La voz de su antiguo compañero tenía un tono urgente. Bosch lamentó haberle llamado. Quería que Edgar compartiera la carga de la culpa con él, no urdir una forma de eludir su responsabilidad.
– Da igual, Jerry.
– Harry, para ti es fácil decirlo. Estás en el centro y en tu segundo turno. Yo estoy a punto para un puesto de detective en Robos y Homicidios y esto va a joder cualquier oportunidad si surge.
Bosch ya quería colgar.
– Te he dicho que da igual. Haré lo que pueda, Jerry. Pero sabes que a veces, cuando la jodes, has de asumir las consecuencias.
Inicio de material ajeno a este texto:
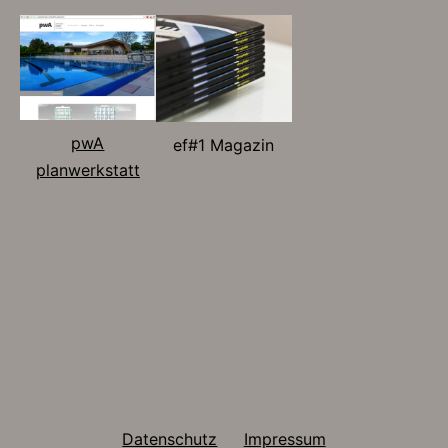
pwA
ef#1 Magazin
planwerkstatt
Datenschutz
Impressum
– Esta vez no, compañero. Ahora no.
A Bosch le molestó que Edgar hubiera recurrido a la vieja «ley del compañero», pidiendo a Bosch que lo protegiera por lealtad y por la regla no escrita de que el vínculo entre compañeros dura para siempre y es más fuerte todavía que un matrimonio.
– He dicho que haré lo que pueda -le repitió a Edgar-. Ahora he de colgar, «compañero».
Se levantó del suelo y colgó el teléfono en la pared.
Antes de volver a la terraza de atrás sirvió más vodka en el vaso con hielo. Fuera, se acercó a la barandilla y apoyó los codos. El ruido del tráfico de la autovía procedente de la ladera era un siseo constante al que estaba acostumbrado. Levantó la mirada al cielo y vio que el atardecer era de un rosa sucio. Divisó un gavilán colirrojo suspendido en la corriente. Le recordó al que había visto el día que encontraron el coche de Marie Gesto.
Su teléfono móvil empezó a sonar y pugnó por sacarlo del bolsillo de la chaqueta. Finalmente, lo cogió y lo abrió antes de perder la llamada. No tuvo tiempo de mirar la identificación en la pantalla. Era Kiz Rider.
– ¿Harry, te has enterado?
– Sí, me he enterado. Acabo de hablar coa Edgar de eso. Lo único que le importa es proteger su carrera y sus oportunidades en Robos y Homicidios.
– Harry, ¿de qué estás hablando?
Bosch hizo una pausa. Estaba perplejo.
– ¿No te lo ha contado ese capullo de Olivas? Pensaba que a estas horas ya se lo habría contado a todo el mundo.